> _Exercise_: Find the lines below that contain the string "dalam". Copy each one.

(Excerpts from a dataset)
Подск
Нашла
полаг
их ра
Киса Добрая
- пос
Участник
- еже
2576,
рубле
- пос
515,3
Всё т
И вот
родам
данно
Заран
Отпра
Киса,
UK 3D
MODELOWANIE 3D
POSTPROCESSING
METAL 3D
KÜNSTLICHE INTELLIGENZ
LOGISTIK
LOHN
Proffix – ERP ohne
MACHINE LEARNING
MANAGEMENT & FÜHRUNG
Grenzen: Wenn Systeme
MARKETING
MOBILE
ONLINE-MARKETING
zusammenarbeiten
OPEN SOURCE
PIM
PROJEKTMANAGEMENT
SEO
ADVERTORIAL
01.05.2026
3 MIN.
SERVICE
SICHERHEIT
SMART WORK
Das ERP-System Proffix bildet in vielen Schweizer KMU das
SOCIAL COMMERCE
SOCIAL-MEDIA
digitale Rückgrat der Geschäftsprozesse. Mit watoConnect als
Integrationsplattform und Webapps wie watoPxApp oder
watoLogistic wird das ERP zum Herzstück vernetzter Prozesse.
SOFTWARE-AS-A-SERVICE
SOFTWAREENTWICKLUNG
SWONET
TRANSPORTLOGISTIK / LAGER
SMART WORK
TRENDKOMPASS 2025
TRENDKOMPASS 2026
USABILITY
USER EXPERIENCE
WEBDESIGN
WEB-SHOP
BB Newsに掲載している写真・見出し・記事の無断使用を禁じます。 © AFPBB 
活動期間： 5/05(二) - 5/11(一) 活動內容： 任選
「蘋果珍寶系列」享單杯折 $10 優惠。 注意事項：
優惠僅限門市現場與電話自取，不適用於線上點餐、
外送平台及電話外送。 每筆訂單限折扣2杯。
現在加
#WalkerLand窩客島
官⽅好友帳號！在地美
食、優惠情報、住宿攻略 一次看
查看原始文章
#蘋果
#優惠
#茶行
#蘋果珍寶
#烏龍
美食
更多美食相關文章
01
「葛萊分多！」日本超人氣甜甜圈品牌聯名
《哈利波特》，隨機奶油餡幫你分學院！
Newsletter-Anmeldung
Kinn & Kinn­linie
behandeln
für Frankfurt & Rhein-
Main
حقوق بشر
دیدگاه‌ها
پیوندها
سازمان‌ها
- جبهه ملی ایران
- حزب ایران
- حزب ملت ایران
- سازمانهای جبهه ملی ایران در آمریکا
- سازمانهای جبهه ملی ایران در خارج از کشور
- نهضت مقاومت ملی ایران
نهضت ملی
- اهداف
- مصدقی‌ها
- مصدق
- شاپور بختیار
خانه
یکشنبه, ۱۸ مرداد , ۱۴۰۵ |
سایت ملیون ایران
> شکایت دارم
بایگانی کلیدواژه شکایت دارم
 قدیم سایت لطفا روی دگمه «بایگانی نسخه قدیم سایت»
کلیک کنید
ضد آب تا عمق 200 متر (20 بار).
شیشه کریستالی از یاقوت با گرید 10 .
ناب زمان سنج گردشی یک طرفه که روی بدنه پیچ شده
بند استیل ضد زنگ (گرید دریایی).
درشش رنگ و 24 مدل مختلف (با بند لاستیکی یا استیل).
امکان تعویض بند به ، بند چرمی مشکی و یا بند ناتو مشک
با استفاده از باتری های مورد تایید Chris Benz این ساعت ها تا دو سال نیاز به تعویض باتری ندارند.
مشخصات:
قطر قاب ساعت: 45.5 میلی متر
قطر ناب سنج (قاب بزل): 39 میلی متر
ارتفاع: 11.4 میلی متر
---
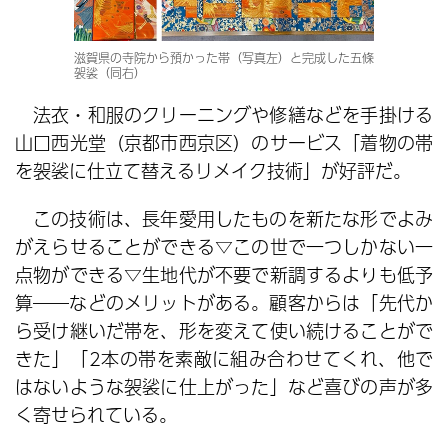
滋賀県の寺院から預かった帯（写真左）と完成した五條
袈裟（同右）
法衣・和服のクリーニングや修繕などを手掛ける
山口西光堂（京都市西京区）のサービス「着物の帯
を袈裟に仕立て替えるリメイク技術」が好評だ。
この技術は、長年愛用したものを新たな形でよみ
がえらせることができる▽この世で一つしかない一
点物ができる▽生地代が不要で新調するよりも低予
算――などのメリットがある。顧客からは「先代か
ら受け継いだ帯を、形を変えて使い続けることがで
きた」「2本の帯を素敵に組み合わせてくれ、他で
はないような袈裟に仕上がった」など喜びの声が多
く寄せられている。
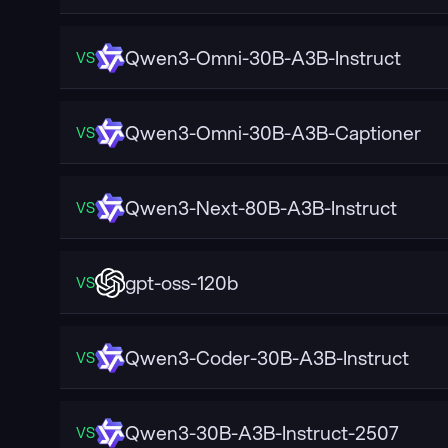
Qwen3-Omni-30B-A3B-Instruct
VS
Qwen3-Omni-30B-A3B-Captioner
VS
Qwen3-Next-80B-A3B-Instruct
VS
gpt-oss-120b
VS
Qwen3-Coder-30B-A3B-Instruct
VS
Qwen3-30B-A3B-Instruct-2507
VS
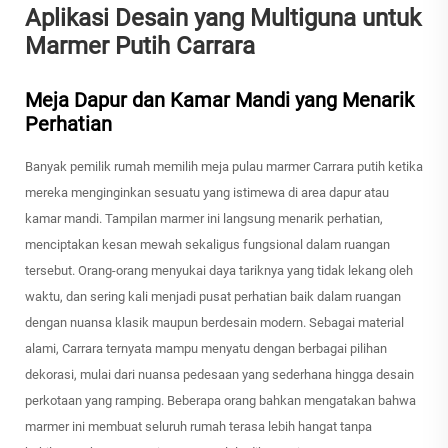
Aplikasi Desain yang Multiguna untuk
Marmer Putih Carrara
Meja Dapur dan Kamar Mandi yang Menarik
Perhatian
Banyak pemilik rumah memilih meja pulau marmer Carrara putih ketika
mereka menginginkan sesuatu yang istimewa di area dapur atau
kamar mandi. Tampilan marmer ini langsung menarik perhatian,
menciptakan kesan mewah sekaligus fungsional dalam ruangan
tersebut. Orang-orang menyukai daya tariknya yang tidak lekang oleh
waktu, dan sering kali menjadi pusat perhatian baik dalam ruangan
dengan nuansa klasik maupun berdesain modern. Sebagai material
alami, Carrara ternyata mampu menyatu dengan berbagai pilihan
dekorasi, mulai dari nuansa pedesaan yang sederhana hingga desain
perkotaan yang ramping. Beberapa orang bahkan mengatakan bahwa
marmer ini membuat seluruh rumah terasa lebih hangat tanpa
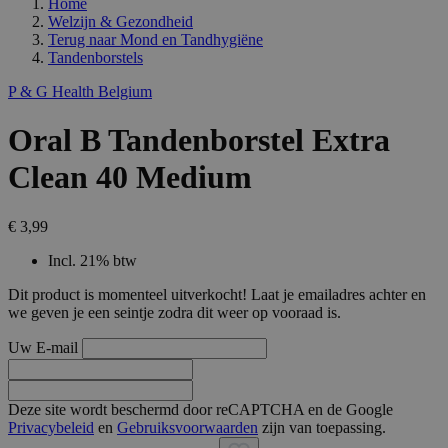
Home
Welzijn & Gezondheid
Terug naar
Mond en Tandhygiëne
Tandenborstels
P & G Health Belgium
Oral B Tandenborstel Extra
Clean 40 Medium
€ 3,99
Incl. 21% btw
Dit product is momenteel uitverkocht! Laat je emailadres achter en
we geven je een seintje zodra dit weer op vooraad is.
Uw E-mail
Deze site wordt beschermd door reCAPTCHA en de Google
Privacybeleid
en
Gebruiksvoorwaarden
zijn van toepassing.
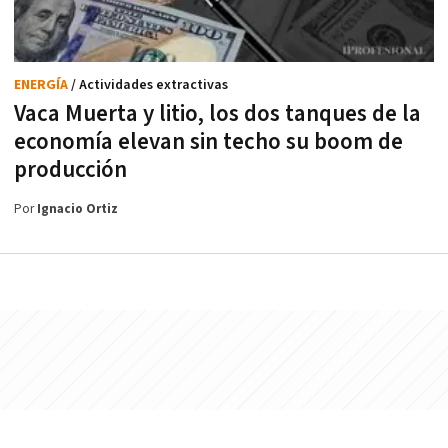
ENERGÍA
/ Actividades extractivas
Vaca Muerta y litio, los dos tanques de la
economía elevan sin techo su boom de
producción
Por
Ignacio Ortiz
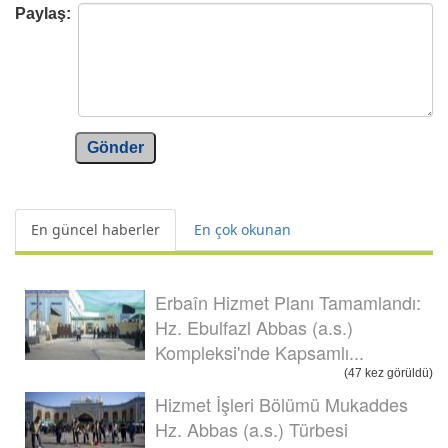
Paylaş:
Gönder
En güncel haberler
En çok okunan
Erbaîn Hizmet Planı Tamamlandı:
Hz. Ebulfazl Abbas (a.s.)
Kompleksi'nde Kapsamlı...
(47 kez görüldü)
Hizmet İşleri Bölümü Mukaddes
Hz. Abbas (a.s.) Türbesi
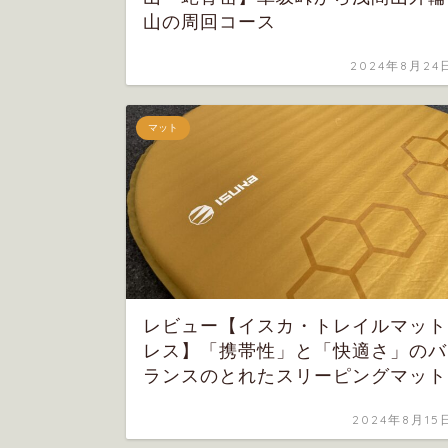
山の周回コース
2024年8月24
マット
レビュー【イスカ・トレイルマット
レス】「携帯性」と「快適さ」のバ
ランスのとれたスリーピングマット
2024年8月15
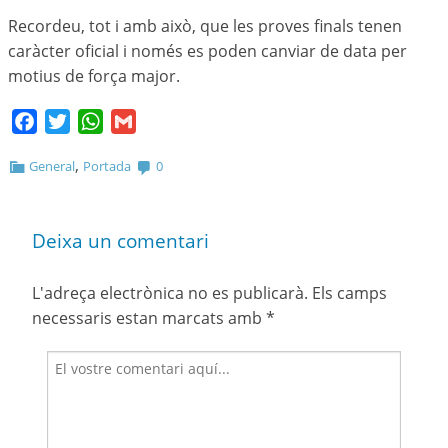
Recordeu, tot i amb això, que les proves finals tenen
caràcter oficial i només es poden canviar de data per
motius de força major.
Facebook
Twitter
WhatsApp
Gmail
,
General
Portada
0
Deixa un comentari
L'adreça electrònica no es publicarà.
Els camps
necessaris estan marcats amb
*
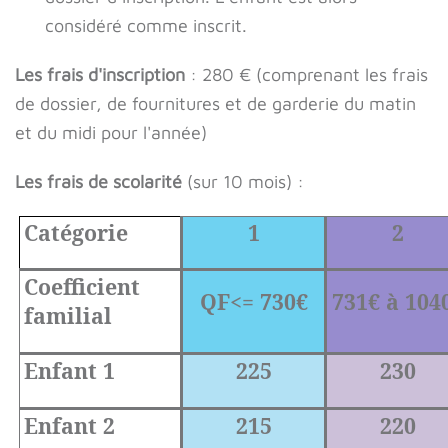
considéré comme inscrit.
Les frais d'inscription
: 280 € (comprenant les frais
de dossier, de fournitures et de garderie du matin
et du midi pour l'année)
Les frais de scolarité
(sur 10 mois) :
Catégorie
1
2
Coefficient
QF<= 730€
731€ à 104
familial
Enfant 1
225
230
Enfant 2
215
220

> _Response_:
menciptakan kesan mewah sekaligus fungsional dalam ruangan
waktu, dan sering kali menjadi pusat perhatian baik dalam ruangan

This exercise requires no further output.